-------- RECORD EXCERPTS --------

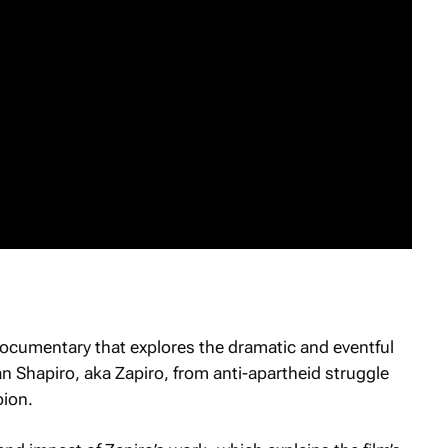
documentary that explores the dramatic and eventful
an Shapiro, aka Zapiro, from anti-apartheid struggle
pion.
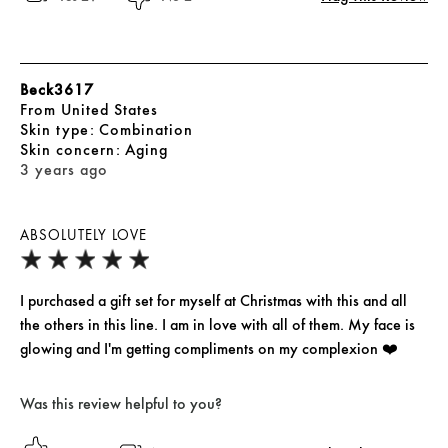
Beck3617
From
United States
skin type
Combination
skin concern
Aging
3 years ago
ABSOLUTELY LOVE
I purchased a gift set for myself at Christmas with this and all
the others in this line. I am in love with all of them. My face is
glowing and I'm getting compliments on my complexion ❤️
Was this review helpful to you?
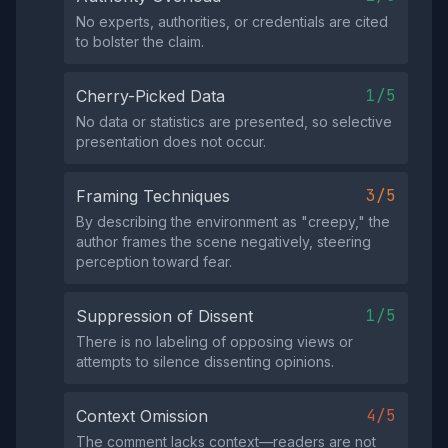
No experts, authorities, or credentials are cited
to bolster the claim.
1/5
Cherry-Picked Data
No data or statistics are presented, so selective
presentation does not occur.
3/5
Framing Techniques
By describing the environment as "creepy," the
author frames the scene negatively, steering
perception toward fear.
1/5
Suppression of Dissent
There is no labeling of opposing views or
attempts to silence dissenting opinions.
4/5
Context Omission
The comment lacks context—readers are not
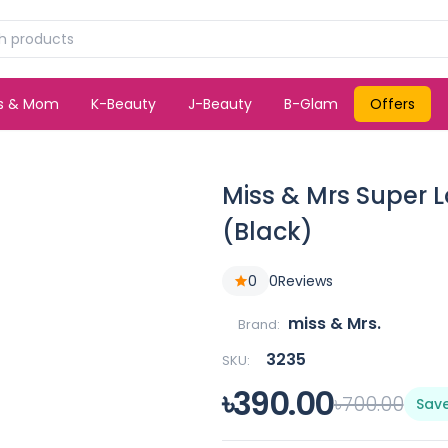
ds & Mom
K-Beauty
J-Beauty
B-Glam
Offers
Miss & Mrs Super 
(Black)
0
0
Reviews
miss & Mrs.
Brand:
3235
SKU:
৳390.00
৳700.00
Sav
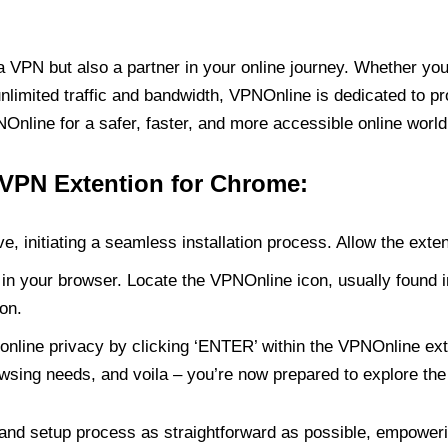
PN but also a partner in your online journey. Whether you’
unlimited traffic and bandwidth, VPNOnline is dedicated to p
nline for a safer, faster, and more accessible online world
 VPN Extention for Chrome:
e, initiating a seamless installation process. Allow the exte
in your browser. Locate the VPNOnline icon, usually found i
on.
online privacy by clicking ‘ENTER’ within the VPNOnline exte
wsing needs, and voila – you’re now prepared to explore the 
 and setup process as straightforward as possible, empoweri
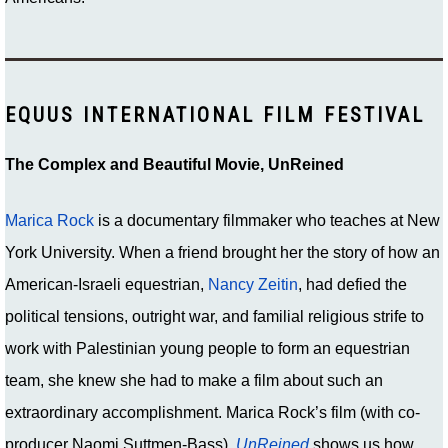
EQUUS INTERNATIONAL FILM FESTIVAL
The Complex and Beautiful Movie, UnReined
Marica Rock
is a documentary filmmaker who teaches at New
York University. When a friend brought her the story of how an
American-Israeli equestrian,
Nancy Zeitin
, had defied the
political tensions, outright war, and familial religious strife to
work with Palestinian young people to form an equestrian
team, she knew she had to make a film about such an
extraordinary accomplishment. Marica Rock’s film (with co-
producer Naomi Suttmen-Bass)
UnReined
shows us how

--------

Exactly the lines above from the one that contains "I purchased a" down to the one that contains "Cherry-Picked Data" are to be output, both ends kept and pictures omitted.

I purchased a gift set for myself at Christmas with this and all
the others in this line. I am in love with all of them. My face is
glowing and I'm getting compliments on my complexion ❤️
Was this review helpful to you?
No experts, authorities, or credentials are cited
to bolster the claim.
1/5
Cherry-Picked Data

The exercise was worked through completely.